--- Information shown Enclosed Below ---

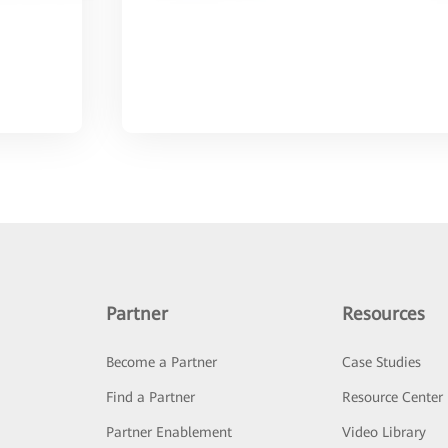
Partner
Resources
Become a Partner
Case Studies
Find a Partner
Resource Center
Partner Enablement
Video Library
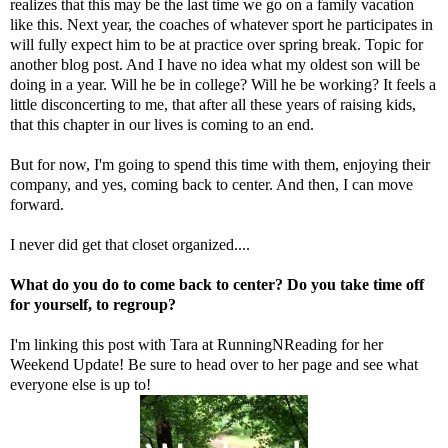
realizes that this may be the last time we go on a family vacation
like this. Next year, the coaches of whatever sport he participates in
will fully expect him to be at practice over spring break. Topic for
another blog post. And I have no idea what my oldest son will be
doing in a year. Will he be in college? Will he be working? It feels a
little disconcerting to me, that after all these years of raising kids,
that this chapter in our lives is coming to an end.
But for now, I'm going to spend this time with them, enjoying their
company, and yes, coming back to center. And then, I can move
forward.
I never did get that closet organized....
What do you do to come back to center? Do you take time off
for yourself, to regroup?
I'm linking this post with Tara at
RunningNReading
for her
Weekend Update! Be sure to head over to her page and see what
everyone else is up to!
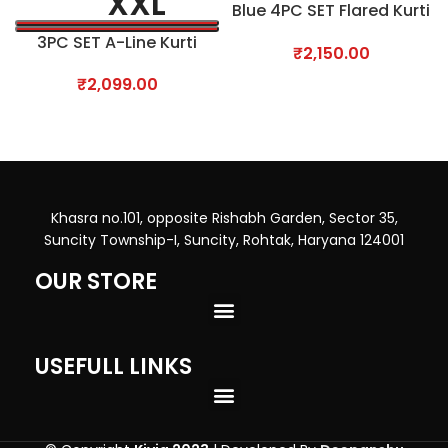
XXL
Blue 4PC SET Flared Kurti
with Plazo
3PC SET A-Line Kurti
₹
2,150.00
₹
2,099.00
Khasra no.101, opposite Rishabh Garden, Sector 35,
Suncity Township-I, Suncity, Rohtak, Haryana 124001
OUR STORE
USEFULL LINKS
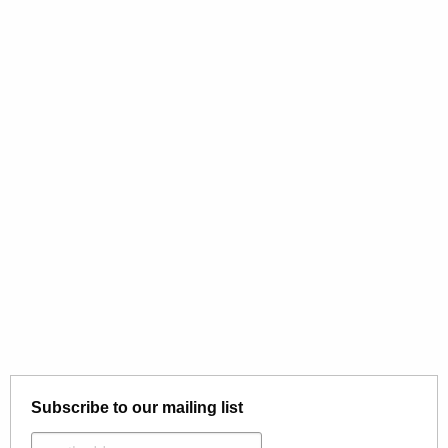
Subscribe to our mailing list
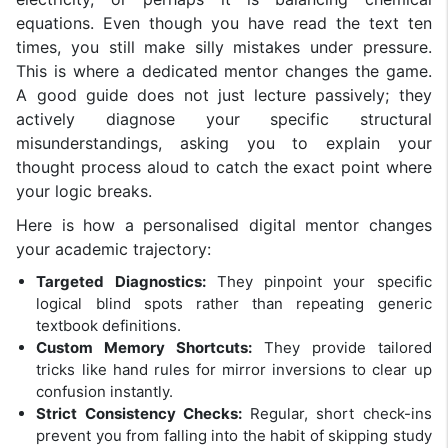
equations. Even though you have read the text ten
times, you still make silly mistakes under pressure.
This is where a dedicated mentor changes the game.
A good guide does not just lecture passively; they
actively diagnose your specific structural
misunderstandings, asking you to explain your
thought process aloud to catch the exact point where
your logic breaks.
Here is how a personalised digital mentor changes
your academic trajectory:
Targeted Diagnostics:
They pinpoint your specific
logical blind spots rather than repeating generic
textbook definitions.
Custom Memory Shortcuts:
They provide tailored
tricks like hand rules for mirror inversions to clear up
confusion instantly.
Strict Consistency Checks:
Regular, short check-ins
prevent you from falling into the habit of skipping study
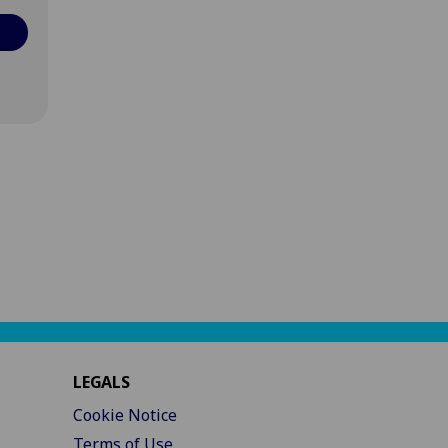
LEGALS
Cookie Notice
Terms of Use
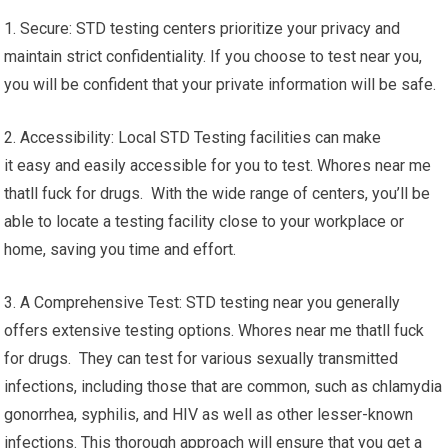
1. Secure: STD testing centers prioritize your privacy and
maintain strict confidentiality. If you choose to test near you,
you will be confident that your private information will be safe.
2. Accessibility: Local STD Testing facilities can make
it easy and easily accessible for you to test. Whores near me
thatll fuck for drugs. With the wide range of centers, you’ll be
able to locate a testing facility close to your workplace or
home, saving you time and effort.
3. A Comprehensive Test: STD testing near you generally
offers extensive testing options. Whores near me thatll fuck
for drugs. They can test for various sexually transmitted
infections, including those that are common, such as chlamydia
gonorrhea, syphilis, and HIV as well as other lesser-known
infections. This thorough approach will ensure that you get a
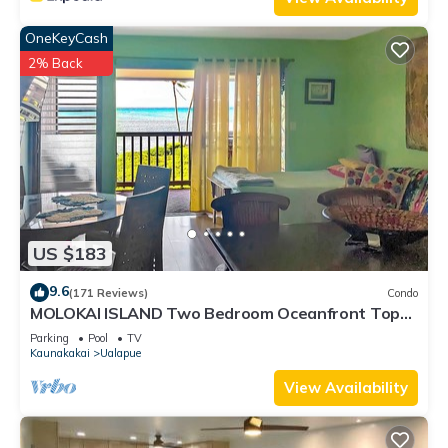
OneKeyCash
2% Back
US $183
9.6
(171 Reviews)
Condo
MOLOKAI ISLAND Two Bedroom Oceanfront Top
End Unit!
Parking
Pool
TV
Kaunakakai
Ualapue
View Availability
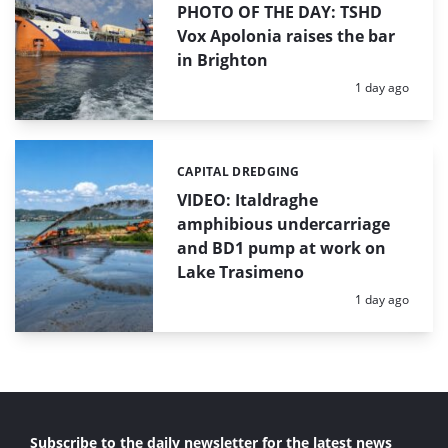
PHOTO OF THE DAY: TSHD
Vox Apolonia raises the bar
in Brighton
Posted:
1 day ago
CAPITAL DREDGING
Categories:
VIDEO: Italdraghe
amphibious undercarriage
and BD1 pump at work on
Lake Trasimeno
Posted:
1 day ago
Subscribe to the daily newsletter for the latest news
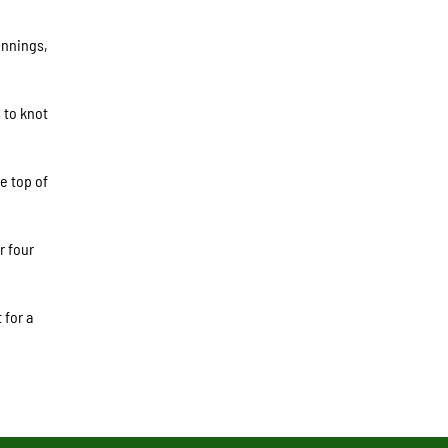
innings,
 to knot
e top of
r four
 for a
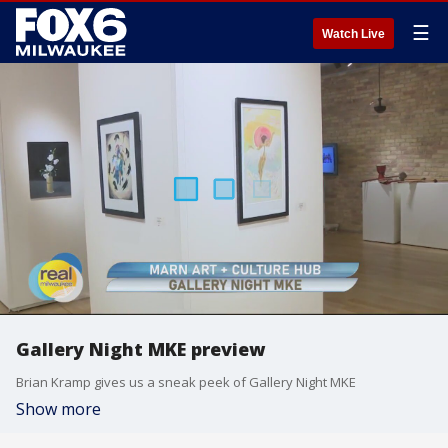
☰
Watch Live
Gallery Night MKE preview
Brian Kramp gives us a sneak peek of Gallery Night MKE
Show more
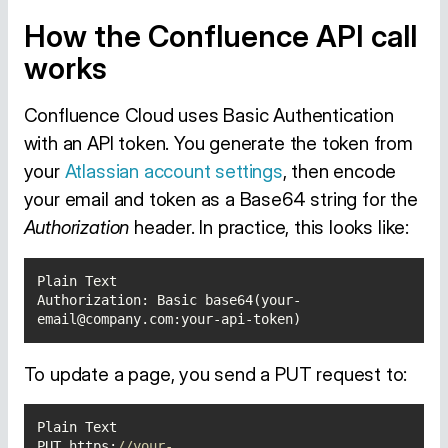
How the Confluence API call
works
Confluence Cloud uses Basic Authentication
with an API token. You generate the token from
your
Atlassian account settings
, then encode
your email and token as a Base64 string for the
Authorization
header. In practice, this looks like:
Authorization: Basic base64(your-
email@company.com:your-api-token)
To update a page, you send a PUT request to:
PUT https:
//your-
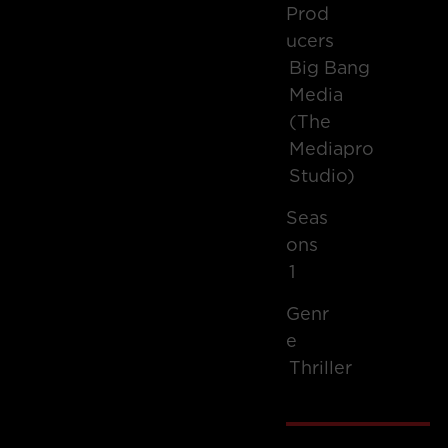
Prod
Ucers
Big Bang
Media
(The
Mediapro
Studio)
Seas
Ons
1
Genr
E
Thriller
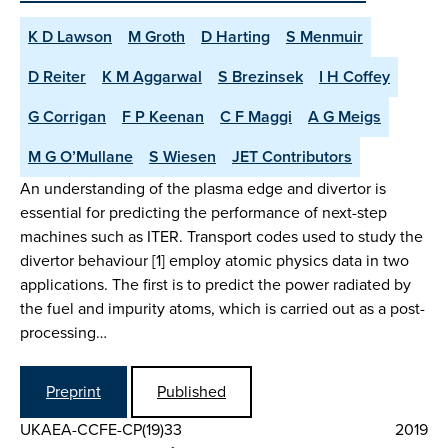
K D Lawson
M Groth
D Harting
S Menmuir
D Reiter
K M Aggarwal
S Brezinsek
I H Coffey
G Corrigan
F P Keenan
C F Maggi
A G Meigs
M G O’Mullane
S Wiesen
JET Contributors
An understanding of the plasma edge and divertor is
essential for predicting the performance of next-step
machines such as ITER. Transport codes used to study the
divertor behaviour [1] employ atomic physics data in two
applications. The first is to predict the power radiated by
the fuel and impurity atoms, which is carried out as a post-
processing…
Preprint
Published
UKAEA-CCFE-CP(19)33
2019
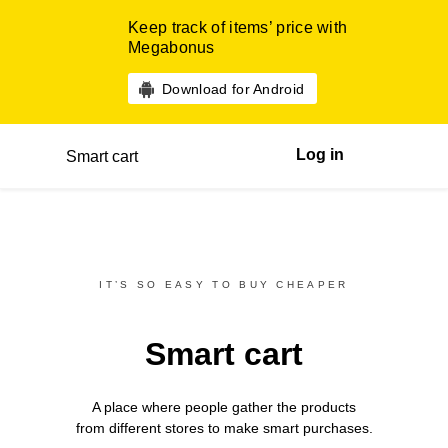
Keep track of items’ price with
Megabonus
Download for Android
Log in
Smart cart
IT’S SO EASY TO BUY CHEAPER
Smart cart
A place where people gather the products
from different
stores
to make smart purchases.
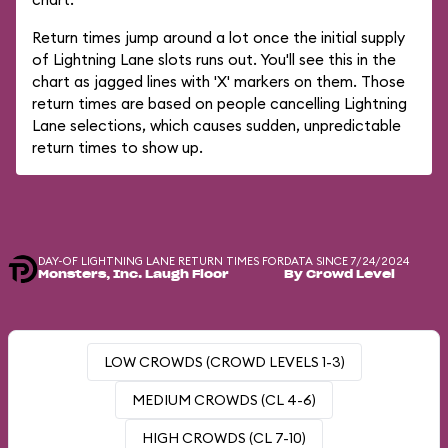
Return times jump around a lot once the initial supply
of Lightning Lane slots runs out. You'll see this in the
chart as jagged lines with 'X' markers on them. Those
return times are based on people cancelling Lightning
Lane selections, which causes sudden, unpredictable
return times to show up.
DAY-OF LIGHTNING LANE RETURN TIMES FOR
DATA SINCE 7/24/2024
Monsters, Inc. Laugh Floor
By Crowd Level
LOW CROWDS (CROWD LEVELS 1-3)
MEDIUM CROWDS (CL 4-6)
HIGH CROWDS (CL 7-10)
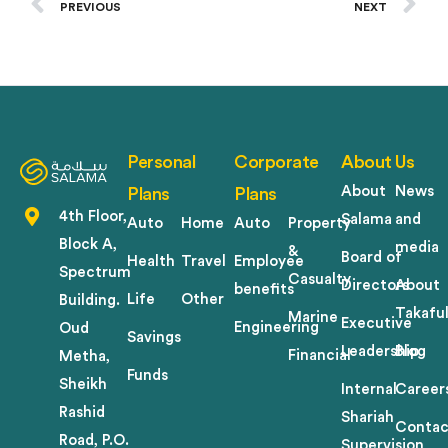
PREVIOUS
NEXT
Personal
Corporate
About Us
About
News
Plans
Plans
4th Floor,
Salama
and
Auto
Home
Auto
Property
Block A,
media
&
Board of
Health
Travel
Employee
Spectrum
Casualty
Directors
About
benefits
Life
Other
Building.
Takafu
Marine
Executive
Engineering
Oud
Savings
Leadership
Blog
Financial
Metha,
Funds
Sheikh
Internal
Career
Rashid
Shariah
Contac
Road, P.O.
Supervision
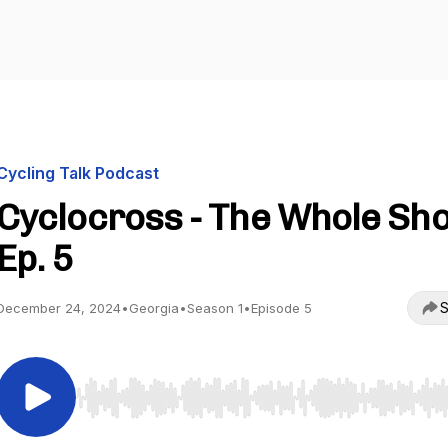
Cycling Talk Podcast
Cyclocross - The Whole Sho
Ep. 5
S
December 24, 2024
•
Georgia
•
Season 1
•
Episode 5
Use Left/Right to seek, Home/End to jump to start o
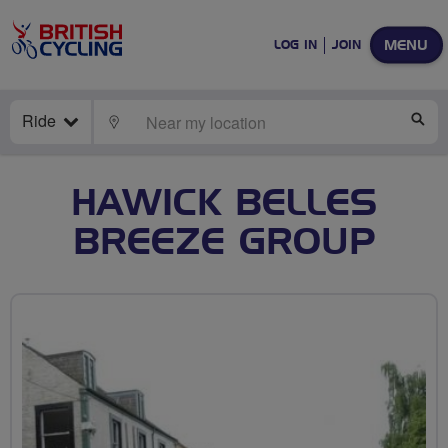
MENU
LOG IN
JOIN
Ride
LOCATE
SE
HAWICK BELLES
BREEZE GROUP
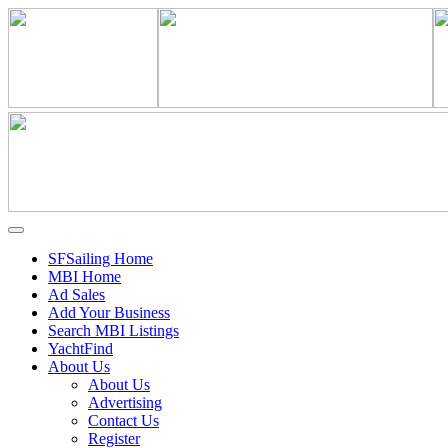
SFSailing Home
MBI Home
Ad Sales
Add Your Business
Search MBI Listings
YachtFind
About Us
About Us
Advertising
Contact Us
Register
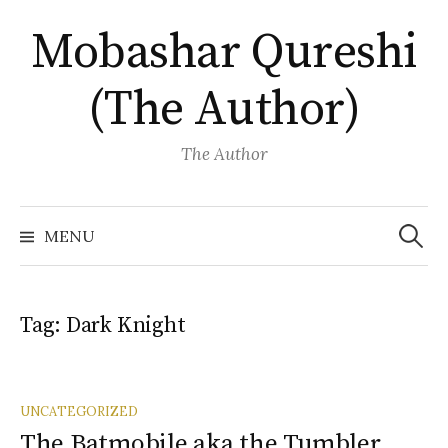
Skip
Mobashar Qureshi
to
content
(The Author)
The Author
Search
for:
MENU
Tag:
Dark Knight
UNCATEGORIZED
The Batmobile aka the Tumbler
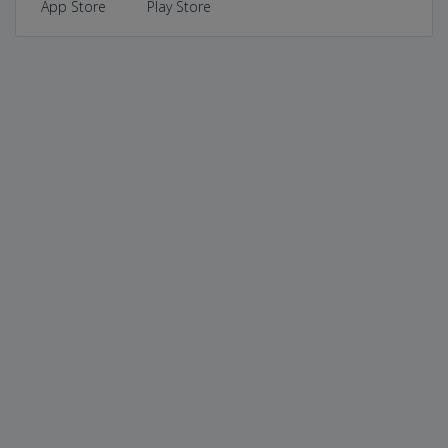
App Store
Play Store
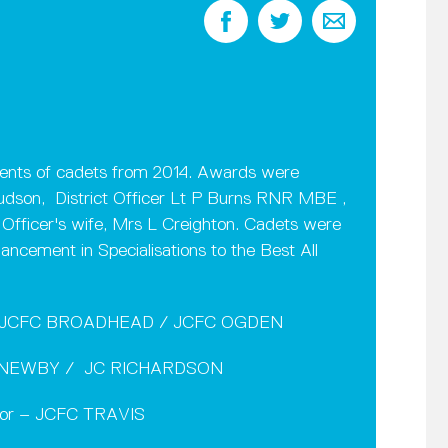
nts of cadets from 2014. Awards were
Hudson, District Officer Lt P Burns RNR MBE ,
ficer's wife, Mrs L Creighton. Cadets were
ncement in Specialisations to the Best All
t – JCFC BROADHEAD / JCFC OGDEN
CFC NEWBY / JC RICHARDSON
nior – JCFC TRAVIS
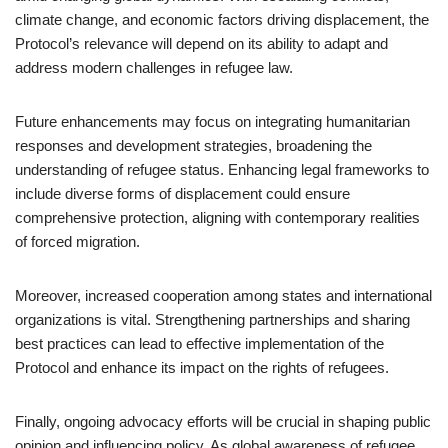
climate change, and economic factors driving displacement, the
Protocol’s relevance will depend on its ability to adapt and
address modern challenges in refugee law.
Future enhancements may focus on integrating humanitarian
responses and development strategies, broadening the
understanding of refugee status. Enhancing legal frameworks to
include diverse forms of displacement could ensure
comprehensive protection, aligning with contemporary realities
of forced migration.
Moreover, increased cooperation among states and international
organizations is vital. Strengthening partnerships and sharing
best practices can lead to effective implementation of the
Protocol and enhance its impact on the rights of refugees.
Finally, ongoing advocacy efforts will be crucial in shaping public
opinion and influencing policy. As global awareness of refugee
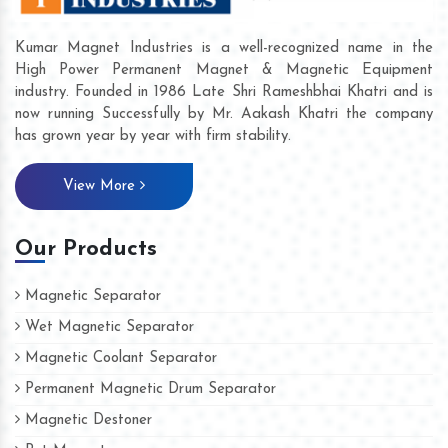
Kumar Magnet Industries is a well-recognized name in the
High Power Permanent Magnet & Magnetic Equipment
industry. Founded in 1986 Late Shri Rameshbhai Khatri and is
now running Successfully by Mr. Aakash Khatri the company
has grown year by year with firm stability.
View More
Our Products
Magnetic Separator
Wet Magnetic Separator
Magnetic Coolant Separator
Permanent Magnetic Drum Separator
Magnetic Destoner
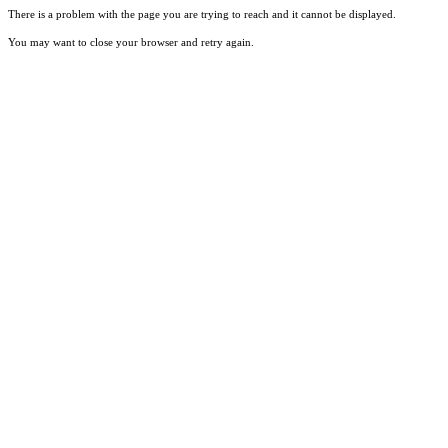
There is a problem with the page you are trying to reach and it cannot be displayed.
You may want to close your browser and retry again.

--- End of Enclosed Information shown ---

Work order → Starting with the line that has "To update a" and going on through the line that has "divertor behaviour [1]", transcribe the records above exactly, but skip the pictures.

Written answer →
To update a page, you send a PUT request to:
PUT https:
//your-
Prod
Ucers
Big Bang
Media
(The
Mediapro
Studio)
Seas
Ons
1
Genr
E
Thriller
K D Lawson
M Groth
D Harting
S Menmuir
D Reiter
K M Aggarwal
S Brezinsek
I H Coffey
G Corrigan
F P Keenan
C F Maggi
A G Meigs
M G O’Mullane
S Wiesen
JET Contributors
An understanding of the plasma edge and divertor is
essential for predicting the performance of next-step
machines such as ITER. Transport codes used to study the
divertor behaviour [1] employ atomic physics data in two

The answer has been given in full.